SA Premier Steven Marshall and Peter Malinauskas asked an X-rated

During the leaders debate in South Africa, politicians asked some strange X-rated questions.

At this leaders debate, South Australia's top politicians were ready to face the music, but they weren't prepared for this X-rated issue.

During a leaders debate in South Australia, politicians were asked an unusual, X-rated question.

Premier Steven Marshall and Opposition Leader Peter Malinauskas were asked if there were "any orgies in question time" in front of a crowd at the Adelaide Convention Centre and a live audience on Facebook.

During the 30-minute Q&A, opinion writer and journalist Tory Shepherd, who MC'd the SA Press Club debate, asked the issue.

She started, "I've got a short yes or no (question) for both of you."

When asked whether there had been any orgies in the state legislature, Premier Steven Marshall laughed.
When asked whether there had been any orgies in the state legislature, Premier Steven Marshall laughed.

“Are there any orgies in the state legislature during question time?”

Both leaders, who appeared to be taken aback by the remark, quickly responded with a resounding "no."
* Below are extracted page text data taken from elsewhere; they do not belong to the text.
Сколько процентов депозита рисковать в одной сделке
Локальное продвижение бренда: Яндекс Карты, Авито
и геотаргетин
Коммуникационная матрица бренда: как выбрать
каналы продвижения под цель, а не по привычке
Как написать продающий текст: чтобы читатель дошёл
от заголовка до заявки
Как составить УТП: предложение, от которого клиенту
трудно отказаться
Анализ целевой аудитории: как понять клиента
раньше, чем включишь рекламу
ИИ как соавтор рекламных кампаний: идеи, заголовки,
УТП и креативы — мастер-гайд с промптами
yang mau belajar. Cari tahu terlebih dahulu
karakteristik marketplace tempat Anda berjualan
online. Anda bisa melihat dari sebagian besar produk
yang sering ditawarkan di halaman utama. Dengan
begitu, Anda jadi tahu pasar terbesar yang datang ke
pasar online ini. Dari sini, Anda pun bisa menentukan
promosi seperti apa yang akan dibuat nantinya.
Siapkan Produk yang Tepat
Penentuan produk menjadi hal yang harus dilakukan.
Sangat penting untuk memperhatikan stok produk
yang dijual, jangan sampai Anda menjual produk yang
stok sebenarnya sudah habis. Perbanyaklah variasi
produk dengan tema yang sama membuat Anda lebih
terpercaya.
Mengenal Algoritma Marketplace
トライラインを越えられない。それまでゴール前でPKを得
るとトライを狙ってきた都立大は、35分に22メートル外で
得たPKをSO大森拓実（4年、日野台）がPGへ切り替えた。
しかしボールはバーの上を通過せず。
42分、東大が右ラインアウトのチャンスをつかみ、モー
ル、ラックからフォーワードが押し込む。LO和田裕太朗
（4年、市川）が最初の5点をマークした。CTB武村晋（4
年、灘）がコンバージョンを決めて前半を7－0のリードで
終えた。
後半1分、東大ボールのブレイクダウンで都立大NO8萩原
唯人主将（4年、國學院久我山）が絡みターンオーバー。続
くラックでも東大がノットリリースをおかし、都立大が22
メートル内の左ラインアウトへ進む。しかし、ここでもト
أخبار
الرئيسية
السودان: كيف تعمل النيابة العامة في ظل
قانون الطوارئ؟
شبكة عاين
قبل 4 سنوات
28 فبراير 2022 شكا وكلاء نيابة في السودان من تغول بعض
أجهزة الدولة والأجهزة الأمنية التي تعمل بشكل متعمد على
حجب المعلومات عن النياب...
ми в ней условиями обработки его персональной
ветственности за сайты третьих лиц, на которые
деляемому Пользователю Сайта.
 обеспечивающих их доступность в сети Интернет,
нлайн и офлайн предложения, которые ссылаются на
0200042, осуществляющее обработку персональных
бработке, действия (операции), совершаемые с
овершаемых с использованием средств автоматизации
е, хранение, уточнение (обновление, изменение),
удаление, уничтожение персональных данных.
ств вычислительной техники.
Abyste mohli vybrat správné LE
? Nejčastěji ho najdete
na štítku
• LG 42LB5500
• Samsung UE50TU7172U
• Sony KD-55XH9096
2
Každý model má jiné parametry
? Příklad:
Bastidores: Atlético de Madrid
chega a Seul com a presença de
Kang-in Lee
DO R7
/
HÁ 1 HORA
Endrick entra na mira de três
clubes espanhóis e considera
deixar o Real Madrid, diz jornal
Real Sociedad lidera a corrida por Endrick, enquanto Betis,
“I just thought we'd better get it out there,” Ms Shepherd answered. It's likely it'll come up later.”

Mr Marshall chuckled as he looked at the MC and said, "Really."

Questions were also asked about the state's COVID-19 answer, employment, and health-care system.
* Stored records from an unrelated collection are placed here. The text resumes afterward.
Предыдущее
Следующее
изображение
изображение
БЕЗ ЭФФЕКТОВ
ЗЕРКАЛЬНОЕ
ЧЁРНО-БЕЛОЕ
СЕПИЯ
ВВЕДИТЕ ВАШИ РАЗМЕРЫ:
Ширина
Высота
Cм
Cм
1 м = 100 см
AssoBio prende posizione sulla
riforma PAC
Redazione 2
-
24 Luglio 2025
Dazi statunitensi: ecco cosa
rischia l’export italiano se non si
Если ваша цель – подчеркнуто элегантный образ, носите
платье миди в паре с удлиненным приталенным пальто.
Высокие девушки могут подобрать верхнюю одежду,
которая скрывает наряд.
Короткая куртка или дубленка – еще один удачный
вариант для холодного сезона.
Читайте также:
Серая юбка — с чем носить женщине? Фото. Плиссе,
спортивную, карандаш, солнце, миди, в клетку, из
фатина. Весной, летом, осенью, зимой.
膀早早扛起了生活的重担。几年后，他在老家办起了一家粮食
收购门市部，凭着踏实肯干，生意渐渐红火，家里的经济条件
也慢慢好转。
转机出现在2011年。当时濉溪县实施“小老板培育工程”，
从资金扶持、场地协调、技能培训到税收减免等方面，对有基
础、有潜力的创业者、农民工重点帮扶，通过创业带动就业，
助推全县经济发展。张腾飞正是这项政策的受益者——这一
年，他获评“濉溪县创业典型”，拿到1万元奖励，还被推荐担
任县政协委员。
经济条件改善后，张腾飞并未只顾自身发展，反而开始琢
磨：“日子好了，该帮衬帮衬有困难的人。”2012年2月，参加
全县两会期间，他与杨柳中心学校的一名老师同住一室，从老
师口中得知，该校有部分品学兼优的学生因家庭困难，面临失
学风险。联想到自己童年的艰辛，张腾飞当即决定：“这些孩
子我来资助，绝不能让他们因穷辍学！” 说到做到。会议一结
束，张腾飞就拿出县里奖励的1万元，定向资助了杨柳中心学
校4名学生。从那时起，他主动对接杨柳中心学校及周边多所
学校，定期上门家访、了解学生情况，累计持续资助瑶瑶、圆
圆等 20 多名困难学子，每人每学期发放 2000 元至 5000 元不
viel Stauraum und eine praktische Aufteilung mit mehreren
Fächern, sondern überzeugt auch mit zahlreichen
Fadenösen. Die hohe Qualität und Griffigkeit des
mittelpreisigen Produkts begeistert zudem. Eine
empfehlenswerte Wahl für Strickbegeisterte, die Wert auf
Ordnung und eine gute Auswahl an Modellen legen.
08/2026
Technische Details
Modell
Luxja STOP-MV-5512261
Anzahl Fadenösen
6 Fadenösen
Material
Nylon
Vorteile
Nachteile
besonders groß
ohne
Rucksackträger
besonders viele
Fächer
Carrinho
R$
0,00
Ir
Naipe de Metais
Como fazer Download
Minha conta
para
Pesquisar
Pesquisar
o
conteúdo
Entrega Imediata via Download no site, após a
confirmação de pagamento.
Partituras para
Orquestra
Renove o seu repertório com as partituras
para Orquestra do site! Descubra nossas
Mr Malinauskas, representing Labor, said unequivocally that Australia was the best place to be due to its response to COVID-19.

However, he stressed the importance of being open and frank about the magnitude of the task ahead.
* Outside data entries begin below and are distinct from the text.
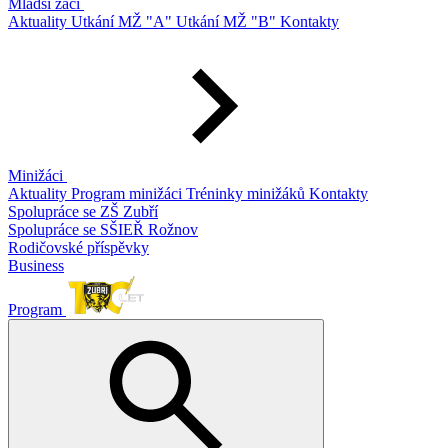
Mladší žáci
Aktuality
Utkání MŽ "A"
Utkání MŽ "B"
Kontakty
Minižáci
Aktuality
Program minižáci
Tréninky minižáků
Kontakty
Spolupráce se ZŠ Zubří
Spolupráce se SŠIEŘ Rožnov
Rodičovské příspěvky
Business
Program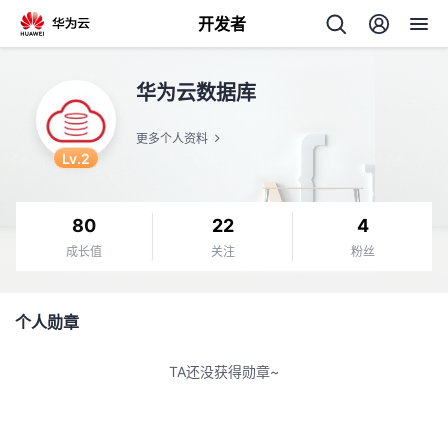
开发者
返
华为云数据库
回
更多个人资料
Lv.2
80
22
4
个
成长值
关注
粉丝
我
人
个人勋章
的
主
TA还没获得勋章~
开
页
发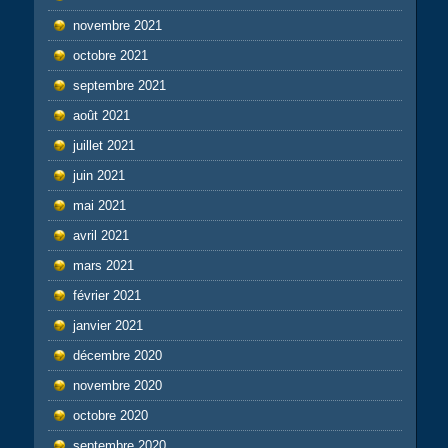
novembre 2021
octobre 2021
septembre 2021
août 2021
juillet 2021
juin 2021
mai 2021
avril 2021
mars 2021
février 2021
janvier 2021
décembre 2020
novembre 2020
octobre 2020
septembre 2020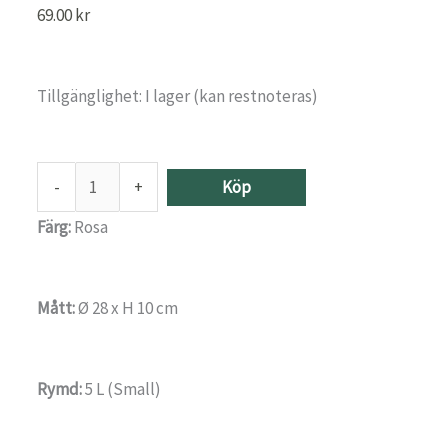
69.00
kr
Tillgänglighet:
I lager (kan restnoteras)
-
+
Köp
Färg:
Rosa
Mått:
Ø 28 x H 10 cm
Rymd:
5 L (Small)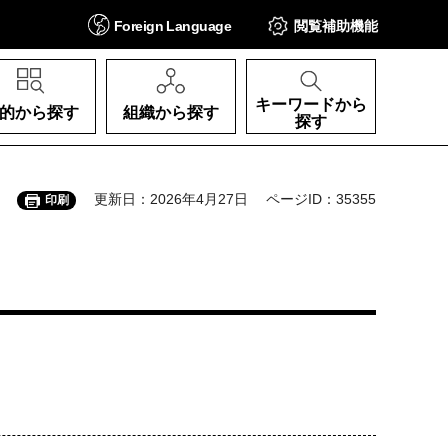
Foreign
Language
閲覧補助
機能
キーワードから
的から探す
組織から探す
探す
更新日：2026年4月27日
ページID：35355
印刷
Mr Malinauskas said, "The truth is, our state begins at the bottom of the pack."

“By a long shot, we have the country's worst labor market in nearly any ABS metric.”

“We came out of COVID with the country's lowest unemployment rate, and we went into COVID with the country's worst unemployment rate.

“South Africa does not need a premier to return us to our previous state. We need a prime minister who can get us to where we want to go.”

Mr Marshall shot down Mr Malinauskas' claims, saying that South Australia was "heading in the right direction" and that he was "very optimistic about the state's future."

“The (ABS numbers) fluctuate, and the ABS has given alerts about how unpredictable the statistics are right now,” he explained.

“According to the Pay As You Go figures, we have more people working and higher incomes than we did before COVID.”

Tory Shepherd, a writer and journalist, moderated the discussion.
Tory Shepherd, a writer and journalist, moderated the discussion.

The Premier recalled how his Liberal government delivered a $4 billion economic boost at the pandemic's peak, how his administration created an additional 33,000 internships and traineeships, and highlighted upcoming ventures in the Defense and space sectors.

He reiterated the party's commitment to creating "more employment, lower costs, and better services," as he promised three years ago when he was elected.

Mr Marshall said, "We are working with the Commonwealth to make this (space) a $12 billion industry by 2030, employing 20,000 Australians."

In March 2022, the next state election will be held.